++++ Source records ++++

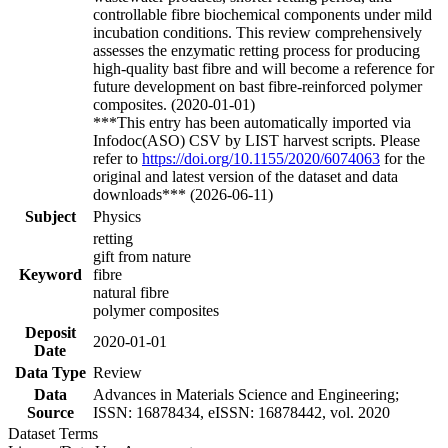
controllable fibre biochemical components under mild
incubation conditions. This review comprehensively
assesses the enzymatic retting process for producing
high-quality bast fibre and will become a reference for
future development on bast fibre-reinforced polymer
composites. (2020-01-01)
***This entry has been automatically imported via
Infodoc(ASO) CSV by LIST harvest scripts. Please
refer to
https://doi.org/10.1155/2020/6074063
for the
original and latest version of the dataset and data
downloads*** (2026-06-11)
Subject
Physics
retting
gift from nature
Keyword
fibre
natural fibre
polymer composites
Deposit
2020-01-01
Date
Data Type
Review
Data
Advances in Materials Science and Engineering;
Source
ISSN: 16878434, eISSN: 16878442, vol. 2020
Dataset Terms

++++

▶ Problem to work on
Copy out the whole listing exactly. Skip its pictures.

▶ Exercise answer
controllable fibre biochemical components under mild
incubation conditions. This review comprehensively
assesses the enzymatic retting process for producing
high-quality bast fibre and will become a reference for
future development on bast fibre-reinforced polymer
composites. (2020-01-01)
***This entry has been automatically imported via
Infodoc(ASO) CSV by LIST harvest scripts. Please
refer to
https://doi.org/10.1155/2020/6074063
for the
original and latest version of the dataset and data
downloads*** (2026-06-11)
Subject
Physics
retting
gift from nature
Keyword
fibre
natural fibre
polymer composites
Deposit
2020-01-01
Date
Data Type
Review
Data
Advances in Materials Science and Engineering;
Source
ISSN: 16878434, eISSN: 16878442, vol. 2020
Dataset Terms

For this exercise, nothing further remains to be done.